Dataset entries -
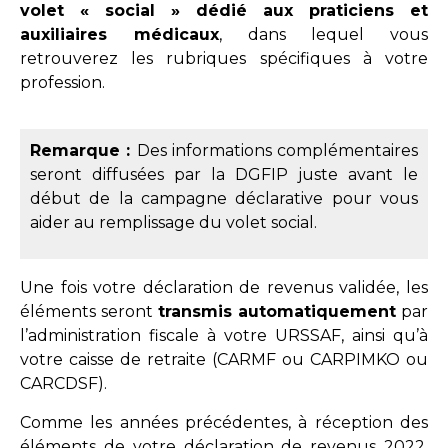
volet « social » dédié aux praticiens et
auxiliaires médicaux
, dans lequel vous
retrouverez les rubriques spécifiques à votre
profession.
Remarque :
Des informations complémentaires
seront diffusées par la DGFIP juste avant le
début de la campagne déclarative pour vous
aider au remplissage du volet social.
Une fois votre déclaration de revenus validée, les
éléments seront
transmis automatiquement
par
l’administration fiscale à votre URSSAF, ainsi qu’à
votre caisse de retraite (CARMF ou CARPIMKO ou
CARCDSF).
Comme les années précédentes, à réception des
éléments de votre déclaration de revenus 2022,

Work order - Where the string "revenus" appears in a line of the entries above, return that line.

Output below -
Une fois votre déclaration de revenus validée, les
éléments de votre déclaration de revenus 2022,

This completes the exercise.